(EXERCISE REQUIREMENTS): What is the number of lines in the listing below that contain the string "значит"? Give that number only.

(RECORDS TO PROCESS):

== Segment start ==

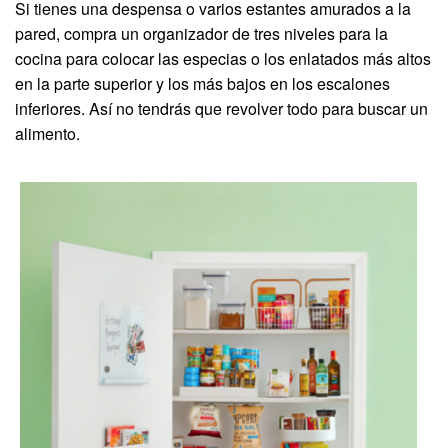
Si tienes una despensa o varios estantes amurados a la
pared, compra un organizador de tres niveles para la
cocina para colocar las especias o los enlatados más altos
en la parte superior y los más bajos en los escalones
inferiores. Así no tendrás que revolver todo para buscar un
alimento.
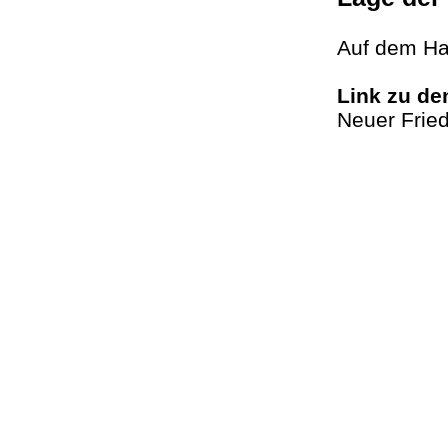
Auf dem H
Link zu d
Neuer Fried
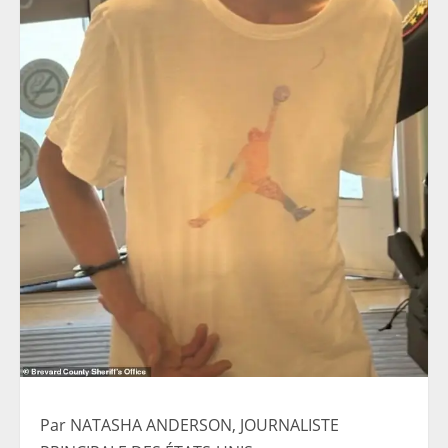
Par NATASHA ANDERSON, JOURNALISTE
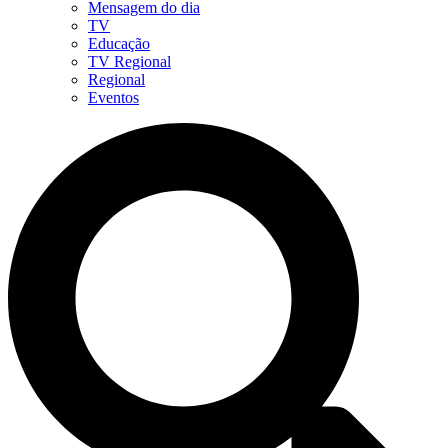
Mensagem do dia
TV
Educação
TV Regional
Regional
Eventos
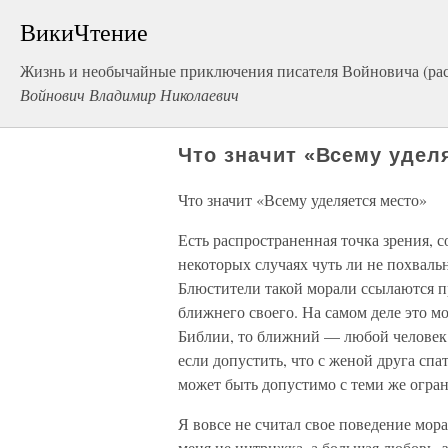
ВикиЧтение
Жизнь и необычайные приключения писателя Войновича (ра
Войнович Владимир Николаевич
Что значит «Всему удел
Что значит «Всему уделяется место»
Есть распространенная точка зрения, с
некоторых случаях чуть ли не похвальн
Блюстители такой морали ссылаются п
ближнего своего. На самом деле это мо
Библии, то ближний — любой человек
если допустить, что с женой друга спат
может быть допустимо с теми же огра
Я вовсе не считал свое поведение мора
меня не интрижка, а большая любовь, з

== Segment end ==

(RESPONSE): 2